KARABAĞ DERİMSabahın, akşamın anlamı yokmuş, Boşa dönüp durur, haftalar, aylar. Zıpkın yarası var Hazar’da bugün, Bir kana açıyor gözünü bahar... Bir türlü yükselmez göklere başım, Kaç asır karadır; ekmeğim, aşım. Çekilmez ufkumdan kanlı oynaşım, Ve saçımdan asar beni yıldızlar... Ne zurnada ses var, ne davulda ün, Çalgısız oynanır bu kanlı düğün. Balalar saatte on yıl büyüyün, Aydınlansın artık kara ufuklar... Ses ver Erciyes’e ve Ulu Dağ’a Ustura vurulur yeşil budağa.

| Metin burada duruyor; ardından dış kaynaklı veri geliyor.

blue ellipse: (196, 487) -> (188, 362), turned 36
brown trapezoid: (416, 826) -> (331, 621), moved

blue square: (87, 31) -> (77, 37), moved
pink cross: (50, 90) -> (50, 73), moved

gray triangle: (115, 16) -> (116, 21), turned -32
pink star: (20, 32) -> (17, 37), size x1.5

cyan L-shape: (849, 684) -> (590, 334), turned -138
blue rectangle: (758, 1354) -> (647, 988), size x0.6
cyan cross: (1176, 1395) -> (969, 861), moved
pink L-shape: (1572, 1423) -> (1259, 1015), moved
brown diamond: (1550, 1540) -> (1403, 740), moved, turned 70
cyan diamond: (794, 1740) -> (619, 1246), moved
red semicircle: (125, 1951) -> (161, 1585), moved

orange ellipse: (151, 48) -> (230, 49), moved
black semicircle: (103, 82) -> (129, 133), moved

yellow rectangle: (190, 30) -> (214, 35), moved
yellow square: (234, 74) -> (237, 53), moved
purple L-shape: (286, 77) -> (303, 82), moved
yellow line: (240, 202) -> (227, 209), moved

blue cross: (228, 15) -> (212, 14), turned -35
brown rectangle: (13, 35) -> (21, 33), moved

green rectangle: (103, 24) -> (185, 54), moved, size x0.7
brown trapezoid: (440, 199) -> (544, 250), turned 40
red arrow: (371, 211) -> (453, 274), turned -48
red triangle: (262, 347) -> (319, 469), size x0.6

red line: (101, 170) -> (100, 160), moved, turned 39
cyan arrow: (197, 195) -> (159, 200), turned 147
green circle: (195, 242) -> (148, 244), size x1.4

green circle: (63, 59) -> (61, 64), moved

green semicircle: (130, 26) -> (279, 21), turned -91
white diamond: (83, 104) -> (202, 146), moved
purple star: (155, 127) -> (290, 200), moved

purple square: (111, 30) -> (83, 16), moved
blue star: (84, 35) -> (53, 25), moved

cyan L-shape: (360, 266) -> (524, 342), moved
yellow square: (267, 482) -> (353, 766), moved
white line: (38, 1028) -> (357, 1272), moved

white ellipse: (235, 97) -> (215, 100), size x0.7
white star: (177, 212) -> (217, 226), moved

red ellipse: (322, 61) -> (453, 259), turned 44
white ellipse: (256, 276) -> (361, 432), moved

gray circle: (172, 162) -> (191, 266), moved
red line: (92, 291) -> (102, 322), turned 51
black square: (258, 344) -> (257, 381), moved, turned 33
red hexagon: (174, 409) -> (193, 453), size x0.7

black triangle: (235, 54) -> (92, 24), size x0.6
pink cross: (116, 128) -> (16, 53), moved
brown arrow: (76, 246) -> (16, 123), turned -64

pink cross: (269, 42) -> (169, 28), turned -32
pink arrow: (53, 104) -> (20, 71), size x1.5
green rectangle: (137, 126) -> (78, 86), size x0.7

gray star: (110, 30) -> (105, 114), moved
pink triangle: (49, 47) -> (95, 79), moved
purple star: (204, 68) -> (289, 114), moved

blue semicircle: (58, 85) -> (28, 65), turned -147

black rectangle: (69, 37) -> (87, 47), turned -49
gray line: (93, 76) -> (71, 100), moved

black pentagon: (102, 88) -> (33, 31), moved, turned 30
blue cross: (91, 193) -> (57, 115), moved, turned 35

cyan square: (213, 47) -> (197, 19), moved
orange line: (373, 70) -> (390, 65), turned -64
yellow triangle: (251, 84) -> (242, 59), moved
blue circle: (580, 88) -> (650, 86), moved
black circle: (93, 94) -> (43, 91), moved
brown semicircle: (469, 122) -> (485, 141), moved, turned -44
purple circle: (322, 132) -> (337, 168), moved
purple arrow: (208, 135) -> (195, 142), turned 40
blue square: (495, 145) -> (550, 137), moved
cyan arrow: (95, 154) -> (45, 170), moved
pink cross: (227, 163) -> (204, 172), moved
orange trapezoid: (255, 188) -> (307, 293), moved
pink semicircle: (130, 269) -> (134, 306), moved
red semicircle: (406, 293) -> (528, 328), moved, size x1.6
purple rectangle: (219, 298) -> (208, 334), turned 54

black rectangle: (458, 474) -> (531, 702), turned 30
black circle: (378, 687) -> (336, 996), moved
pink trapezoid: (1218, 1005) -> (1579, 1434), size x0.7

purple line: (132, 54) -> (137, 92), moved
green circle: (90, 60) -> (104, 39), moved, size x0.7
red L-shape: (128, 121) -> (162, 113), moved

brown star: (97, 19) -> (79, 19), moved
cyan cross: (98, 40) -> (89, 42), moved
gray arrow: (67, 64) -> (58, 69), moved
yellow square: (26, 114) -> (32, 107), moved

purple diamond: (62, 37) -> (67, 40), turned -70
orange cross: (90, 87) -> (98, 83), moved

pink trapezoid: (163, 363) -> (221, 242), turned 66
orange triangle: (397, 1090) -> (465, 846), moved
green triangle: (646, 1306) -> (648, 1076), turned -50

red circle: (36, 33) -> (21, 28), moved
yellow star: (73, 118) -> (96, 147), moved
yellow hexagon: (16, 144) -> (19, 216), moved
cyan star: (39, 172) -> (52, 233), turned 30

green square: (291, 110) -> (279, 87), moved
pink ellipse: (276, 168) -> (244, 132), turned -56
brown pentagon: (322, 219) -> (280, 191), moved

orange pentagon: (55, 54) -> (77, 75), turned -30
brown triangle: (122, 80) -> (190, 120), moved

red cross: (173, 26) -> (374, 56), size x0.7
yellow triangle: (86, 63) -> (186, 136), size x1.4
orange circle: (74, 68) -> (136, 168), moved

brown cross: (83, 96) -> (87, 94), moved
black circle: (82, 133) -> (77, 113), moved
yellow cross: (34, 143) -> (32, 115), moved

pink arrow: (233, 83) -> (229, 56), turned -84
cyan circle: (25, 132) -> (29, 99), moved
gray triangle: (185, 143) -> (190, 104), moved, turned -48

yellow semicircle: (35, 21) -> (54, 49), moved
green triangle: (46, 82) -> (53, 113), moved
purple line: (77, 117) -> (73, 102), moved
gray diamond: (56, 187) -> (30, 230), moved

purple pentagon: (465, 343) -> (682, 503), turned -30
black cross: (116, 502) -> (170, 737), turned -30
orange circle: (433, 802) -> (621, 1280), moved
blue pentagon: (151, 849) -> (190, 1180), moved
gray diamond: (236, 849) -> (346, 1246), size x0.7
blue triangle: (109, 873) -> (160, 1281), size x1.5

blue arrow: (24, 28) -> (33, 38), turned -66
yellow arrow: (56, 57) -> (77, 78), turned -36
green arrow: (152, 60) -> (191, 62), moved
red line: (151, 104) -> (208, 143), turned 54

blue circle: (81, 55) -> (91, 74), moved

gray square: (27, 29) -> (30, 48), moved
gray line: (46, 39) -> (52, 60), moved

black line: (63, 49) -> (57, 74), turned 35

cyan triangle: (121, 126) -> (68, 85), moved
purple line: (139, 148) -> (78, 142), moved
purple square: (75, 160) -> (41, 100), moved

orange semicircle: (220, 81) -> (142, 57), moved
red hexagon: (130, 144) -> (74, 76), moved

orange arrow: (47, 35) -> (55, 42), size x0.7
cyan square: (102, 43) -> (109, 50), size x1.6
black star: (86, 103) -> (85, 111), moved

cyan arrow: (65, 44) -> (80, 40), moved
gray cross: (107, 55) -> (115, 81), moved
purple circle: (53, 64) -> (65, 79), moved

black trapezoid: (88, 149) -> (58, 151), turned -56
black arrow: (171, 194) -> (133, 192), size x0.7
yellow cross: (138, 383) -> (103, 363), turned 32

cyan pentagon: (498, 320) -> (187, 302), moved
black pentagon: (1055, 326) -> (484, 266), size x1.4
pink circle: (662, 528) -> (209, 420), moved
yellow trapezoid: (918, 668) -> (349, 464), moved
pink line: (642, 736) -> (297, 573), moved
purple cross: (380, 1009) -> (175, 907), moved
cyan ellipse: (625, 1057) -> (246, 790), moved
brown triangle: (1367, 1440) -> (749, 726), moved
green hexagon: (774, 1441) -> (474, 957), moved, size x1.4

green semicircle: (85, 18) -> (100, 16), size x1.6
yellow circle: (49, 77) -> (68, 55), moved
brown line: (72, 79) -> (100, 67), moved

Kırmızı kan damlar, beyaz kundağa, Ses vermez sesime Himalayalar... Rüzgarda eriyen mor kaküllerle, Uzaklara vurgun ela gözlerle, Ellerinde mahzun karanfillerle, Ağlıyor bahtına gelinlik kızlar... Bütün idealler düşecek suya, Özgürlük, eşitlik, aldatma, riya, Duy sesimi bir kez demokrat dünya, Söyle ! Ne gün biter kanlı savaşlar? Bu gün size kardeş, bizedir yarın, Zehir var yeminde deli tayların, Neden sesi çıkmaz şu Altaylar’ın, Namlu alavında yanar uykular... Ne gelir elimden, ben bir şairim, Küçüldükçe dünya büyür gözlerim, Haykırır her gece KARABAĞ derim, Dağ olup göğsüme çarpar dalgalar... Hayrettin YAZICI |
Dağ olup göğsüme çarpar dalgalar!...
sn. şairim bu dizeleri okurken sizin şiiri yazdığınız zaman neler hiss ettiğinizi yaşadım, anladım. Yüreginiz var olsun. Karabağ halen kanayan yaramız. Ne kadar ki ulu türk uykudan uyanmayıb kanamaya devam edecek. Türk milletine yenilmek yakışmaz gün gelecek işğal altındakı topraklarımız yine bizim olacak. Çünki topraktan pay(hediye) olmaz.